Un mouvement de masse comme le nôtre doit tenir compte des transformations des dernières années dans les médias si l’on souhaite conserver notre capacité à rejoindre la base étudiante. Du contenu s’offre à nous sur le Web dans des quantités toujours plus grandissantes et toujours plus rapidement; le Web est devenu le média d’information le plus important pour une grande partie de la population, dont les étudiant-es. Par ailleurs, si quelques associations se sont montrées heureuses d’avoir beaucoup de journaux à distribuer, d’autres ont mentionné à plusieurs reprises le manque d’efficacité du journal imprimé, se retrouvant souvent avec des boîtes de centaines d’exemplaires de l’Ultimatum abandonnés soit par manque d’intérêt des militant-es, soit par manque de convivialité pour la base étudiante. C’est pourquoi moins miser sur les solutions papier (réduire le tirage et le nombre de parutions) au profit d’une nouvelle plate-forme Web nous permettra de partager de l’information rapidement et de rehausser la capacité de diffusion de contenu original et de qualité (et non pas simplement repartager des articles issus des médias de masse en y ajoutant des slogans) à moindre coût et d’une façon plus soucieuse de l’environnement.

Des idées innovatrices

L’avenir des médias étudiants réside dans notre capacité à s’inspirer des nouvelles technologies, mais aussi de la conjoncture politique pour re-dynamiser les voix étudiantes déterminées à agir. Une plate-forme web ouvrirait une multitude de possibilités pour le mouvement étudiant. En voici deux exemples.
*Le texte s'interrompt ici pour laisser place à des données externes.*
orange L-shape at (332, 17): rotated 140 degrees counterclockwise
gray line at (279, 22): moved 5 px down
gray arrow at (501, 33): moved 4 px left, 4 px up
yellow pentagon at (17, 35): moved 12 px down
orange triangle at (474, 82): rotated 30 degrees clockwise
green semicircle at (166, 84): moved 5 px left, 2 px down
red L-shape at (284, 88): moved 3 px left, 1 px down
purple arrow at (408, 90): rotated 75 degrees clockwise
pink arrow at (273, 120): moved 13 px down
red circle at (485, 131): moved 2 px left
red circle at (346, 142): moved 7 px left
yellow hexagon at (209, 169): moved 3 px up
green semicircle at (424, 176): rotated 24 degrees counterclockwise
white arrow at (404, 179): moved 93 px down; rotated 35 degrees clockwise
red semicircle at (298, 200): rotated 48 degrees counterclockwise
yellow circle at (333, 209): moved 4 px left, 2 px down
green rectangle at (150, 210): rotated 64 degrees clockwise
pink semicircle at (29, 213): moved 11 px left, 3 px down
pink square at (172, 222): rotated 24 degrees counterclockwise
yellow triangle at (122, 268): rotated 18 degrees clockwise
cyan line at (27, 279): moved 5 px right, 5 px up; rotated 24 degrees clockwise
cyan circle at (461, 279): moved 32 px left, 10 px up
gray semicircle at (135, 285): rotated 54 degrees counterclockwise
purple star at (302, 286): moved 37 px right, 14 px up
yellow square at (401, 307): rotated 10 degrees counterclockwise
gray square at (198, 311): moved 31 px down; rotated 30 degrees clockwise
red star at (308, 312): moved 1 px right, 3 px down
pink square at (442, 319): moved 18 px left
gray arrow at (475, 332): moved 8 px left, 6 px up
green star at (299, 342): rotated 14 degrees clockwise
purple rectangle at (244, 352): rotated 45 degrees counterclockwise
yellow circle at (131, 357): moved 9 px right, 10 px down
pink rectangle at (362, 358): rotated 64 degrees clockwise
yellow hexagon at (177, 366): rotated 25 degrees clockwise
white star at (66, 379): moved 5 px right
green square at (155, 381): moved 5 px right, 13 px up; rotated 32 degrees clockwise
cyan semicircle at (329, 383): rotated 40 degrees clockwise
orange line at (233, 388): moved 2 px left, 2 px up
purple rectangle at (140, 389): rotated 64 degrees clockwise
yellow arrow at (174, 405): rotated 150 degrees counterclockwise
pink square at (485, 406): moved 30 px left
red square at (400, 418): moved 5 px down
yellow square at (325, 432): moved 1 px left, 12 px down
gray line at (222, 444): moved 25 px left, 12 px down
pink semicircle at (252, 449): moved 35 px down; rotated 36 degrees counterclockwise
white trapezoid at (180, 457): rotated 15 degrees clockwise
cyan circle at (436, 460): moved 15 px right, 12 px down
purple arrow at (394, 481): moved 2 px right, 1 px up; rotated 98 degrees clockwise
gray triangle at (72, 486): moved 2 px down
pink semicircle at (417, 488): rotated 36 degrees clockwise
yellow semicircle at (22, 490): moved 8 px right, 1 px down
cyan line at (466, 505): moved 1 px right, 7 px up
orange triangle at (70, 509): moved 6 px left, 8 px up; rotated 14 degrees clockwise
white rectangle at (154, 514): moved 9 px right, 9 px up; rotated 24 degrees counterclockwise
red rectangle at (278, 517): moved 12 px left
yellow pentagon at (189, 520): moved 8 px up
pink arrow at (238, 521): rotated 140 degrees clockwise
  • La plate-forme servirait de relais d’informations, mais aussi d’organisation. Les événements tels que les projections, conférences, formations et panels sont nombreux et il est souvent compliqué de s’y retrouver surtout, lorsqu’on ne se tient pas proche du milieu militant. Il serait intéressant d’ajouter un calendrier interactif par région, où toutes les activités formatives issues de la gauche seraient regroupées.

  • Nous pourrions aussi développer la culture du partage de connaissance en produisant des enregistrements vidéo lors des instances, des conférences et des ateliers de formations afin de les mettre en ligne sur la plate-forme web. La démocratisation des informations et de la formation, par la diffusion sur le web, permettrait une plus grande égalité entre les militant-e-s de partout au Québec.

Ces idées sont en cours de développement, et il est nécessaire de mettre à contribution toutes nos compétences afin de dépasser toutes les limites que le mouvement étudiant s’est imposées au cours des dernières années. Le fonctionnement de ce médium serait ouvert, avec une implication ponctuelle ou à long terme, mais surtout vivant et inclusif. N’en tienne qu’à nous de produire des textes, des vidéos, des réflexions, des débats et surtout de rendre nos médias dynamiques; de rendre nos médias à notre image.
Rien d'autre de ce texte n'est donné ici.